1) Sollt ich meinem Gott nicht singen? Sollt ich ihm nicht dankbar sein? Denn ich seh in allen Dingen, wie so gut ers mit mir mein. Ist doch nichts als lauter Lieben, das sein treues Herze regt, das ohn Ende hebt und trägt, die in seinem Dienst sich üben. Alles Ding währt seine Zeit, Gottes Lieb in Ewigkeit.

2) Wie ein Adler sein Gefieder über seine Jungen streckt, also hat auch hin und wieder mich des Höchsten Arm bedeckt, alsobald im Mutterleibe, da er mir mein Wesen gab und das Leben, das ich hab und noch diese Stunde treibe.

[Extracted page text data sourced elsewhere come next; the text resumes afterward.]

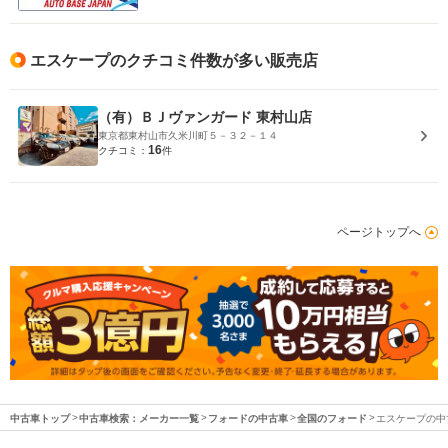
エスケープのクチコミ件数が多い販売店
（有）ＢＪヴァンガード 東村山店
東京都東村山市久米川町５－３２－１４
16
クチコミ：
件
ページトップへ
中古車トップ
中古車検索：メーカー一覧
フォードの中古車
全国のフォード
エスケープの中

Alles Ding währt seine Zeit, Gottes Lieb in Ewigkeit.

11) Weil denn weder Ziel noch Ende sich in Gottes Liebe findt, ei so heb ich meine Hände zu dir, Vater, als dein Kind, bitte, wollst mir Gnade geben, dich aus aller meiner Macht zu umfangen Tag und Nacht hier in meinem ganzen Leben, bis ich dich nach dieser Zeit lob und lieb in Ewigkeit.

Gnade sei mit euch und Friede von Gott, unserm Vater, und dem Herrn Jesus Christus. Amen.

Zur Predigt hören wir aus dem Brief des Paulus an die Epheser 3, 14-21:

14 Deshalb beuge ich meine Knie vor dem Vater,

15 der der rechte Vater ist über alles, was da Kinder heißt im Himmel und auf Erden,

16 dass er euch Kraft gebe nach dem Reichtum seiner Herrlichkeit, stark zu werden durch seinen Geist an dem inwendigen Menschen,

17 dass Christus durch den Glauben in euren Herzen wohne und ihr in der Liebe eingewurzelt und gegründet seid.

18 So könnt ihr mit allen Heiligen begreifen, welches die Breite und die Länge und die Höhe und die Tiefe ist,

19 auch die Liebe Christi erkennen, die alle Erkenntnis übertrifft, damit ihr erfüllt werdet mit der ganzen Gottesfülle.

20 Dem aber, der überschwenglich tun kann über alles hinaus, was wir bitten oder verstehen, nach der Kraft, die in uns wirkt,

21 dem sei Ehre in der Gemeinde und in Christus Jesus zu aller Zeit, von Ewigkeit zu Ewigkeit! Amen.

Liebe Gemeinde,

der Kirche wird oft vorgeworfen, dass sie die Menschen unmündig halten will, nicht selbständig entscheiden lassen will. Da wird vom Pfarrer gesprochen, der für seine Schäfchen sorgt, den Konfirmanden wird manches abverlangt, was sie nicht immer einsehen, und immer wieder heißt es in der Bibel: Wir sind Kinder Gottes, Gott ist unser Vater, manchmal auch: Gott ist wie eine gute Mutter. Heißt das, wir sollen in Gottes Augen nie erwachsen werden?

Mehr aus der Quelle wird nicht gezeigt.